Stored data entries:
-=-=-

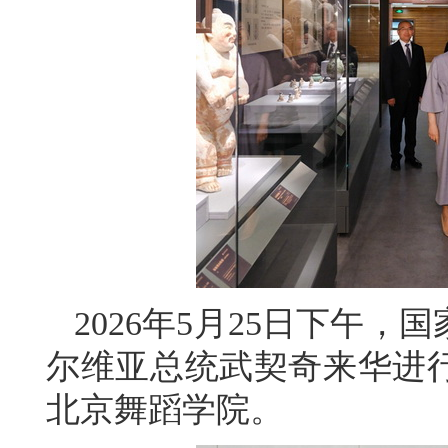
2026年5月25日下午
尔维亚总统武契奇来华进
北京舞蹈学院。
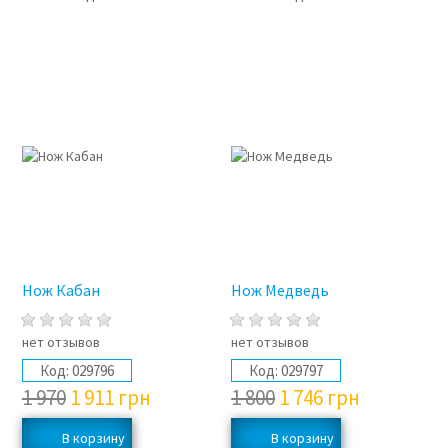
3%
3%
Нож Кабан
Нож Медведь
нет отзывов
нет отзывов
Код:
029796
Код:
029797
1 970
1 911
грн
1 800
1 746
грн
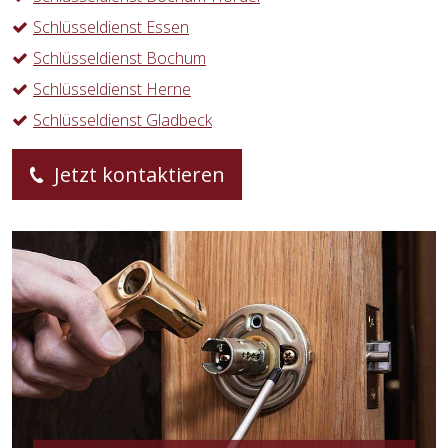
Schlüsseldienst Essen
Schlüsseldienst Bochum
Schlüsseldienst Herne
Schlüsseldienst Gladbeck
Jetzt kontaktieren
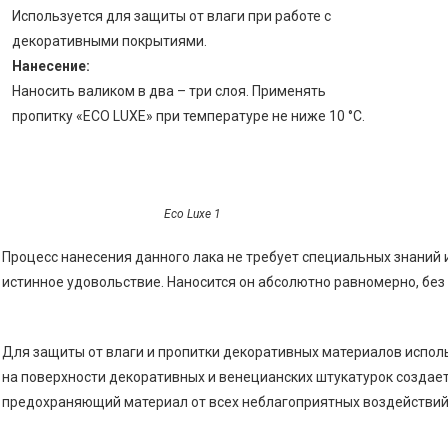
Используется для защиты от влаги при работе с
декоративными покрытиями.
Нанесение:
Наносить валиком в два – три слоя. Применять
пропитку «ECO LUXE» при температуре не ниже 10 °С.
Eco Luxe 1
Процесс нанесения данного лака не требует специальных знаний и
истинное удовольствие. Наносится он абсолютно равномерно, без 
Для защиты от влаги и пропитки декоративных материалов испол
на поверхности декоративных и венецианских штукатурок создае
предохраняющий материал от всех неблагоприятных воздействий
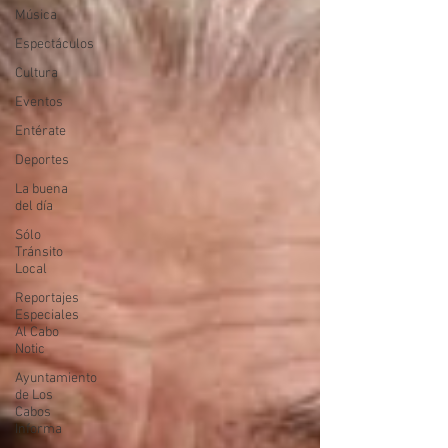
Música
Espectáculos
Cultura
Eventos
Entérate
Deportes
La buena
del día
Sólo
Tránsito
Local
Reportajes
Especiales
Al Cabo
Notic
Ayuntamiento
de Los
Cabos
Informa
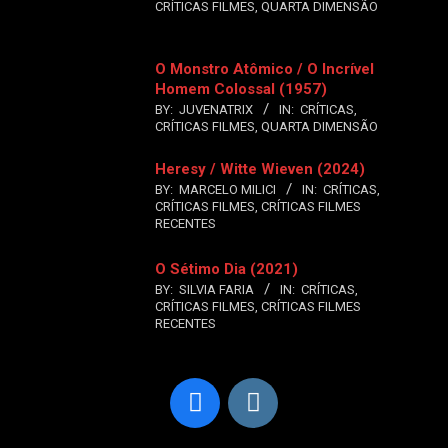
CRÍTICAS FILMES
,
QUARTA DIMENSÃO
O Monstro Atômico / O Incrível
Homem Colossal (1957)
BY:
JUVENATRIX
IN:
CRÍTICAS
,
CRÍTICAS FILMES
,
QUARTA DIMENSÃO
Heresy / Witte Wieven (2024)
BY:
MARCELO MILICI
IN:
CRÍTICAS
,
CRÍTICAS FILMES
,
CRÍTICAS FILMES
RECENTES
O Sétimo Dia (2021)
BY:
SILVIA FARIA
IN:
CRÍTICAS
,
CRÍTICAS FILMES
,
CRÍTICAS FILMES
RECENTES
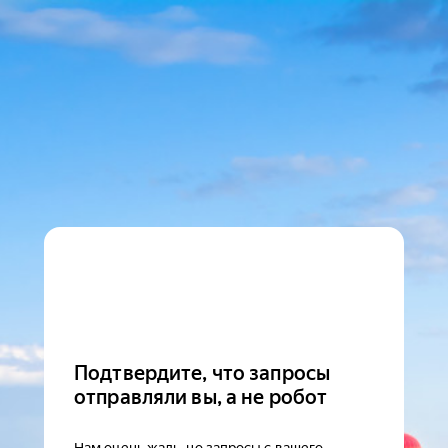
Подтвердите, что запросы
отправляли вы, а не робот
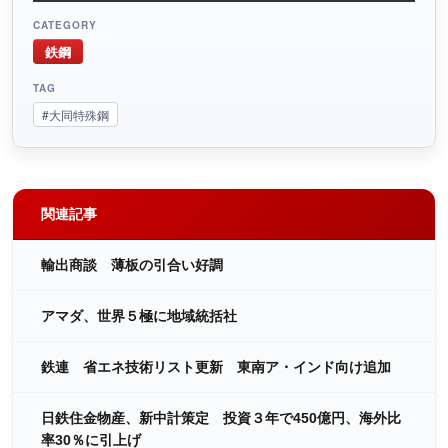
CATEGORY
鉄鋼
TAG
#大同特殊鋼
関連記事
輸出商談 薄板の引合い好調
アマダ、世界５極に地域統括社
鉄連 省エネ技術リスト更新 東南ア・インド向け追加
日鉄住金物産、新中計策定 投資３年で450億円、海外比
率30％に引上げ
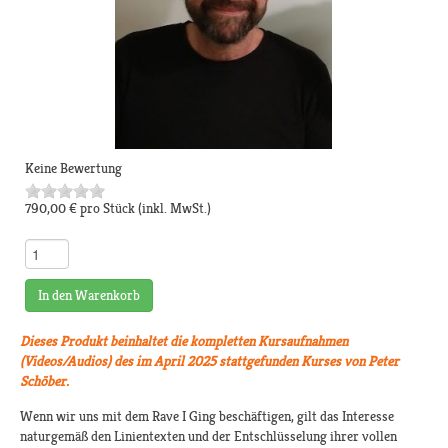
Keine Bewertung
790,00 €
pro Stück
(inkl. MwSt.)
In den Warenkorb
Dieses Produkt beinhaltet die kompletten Kursaufnahmen
(Videos/Audios) des im April 2025 stattgefunden Kurses von Peter
Schöber.
Wenn wir uns mit dem Rave I Ging beschäftigen, gilt das Interesse
naturgemäß den Linientexten und der Entschlüsselung ihrer vollen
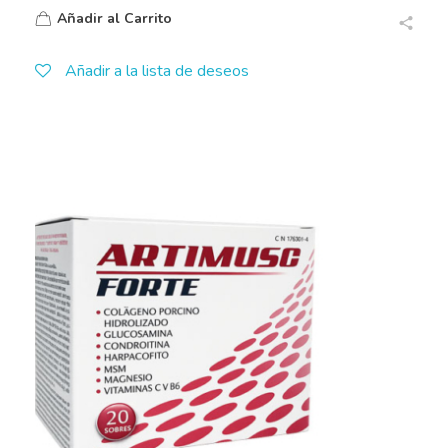
Añadir al Carrito
Añadir a la lista de deseos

-=-=-

§ EXERCISE OBJECTIVE: Starting with the line above that holds "ниже 10 °С." and stopping with the line that holds "предохраняющий материал от", reproduce each line exactly, omitting all other lines.

§ TASK ANSWER:
пропитку «ECO LUXE» при температуре не ниже 10 °С.
Eco Luxe 1
Процесс нанесения данного лака не требует специальных знаний и
истинное удовольствие. Наносится он абсолютно равномерно, без 
Для защиты от влаги и пропитки декоративных материалов испол
на поверхности декоративных и венецианских штукатурок создае
предохраняющий материал от всех неблагоприятных воздействий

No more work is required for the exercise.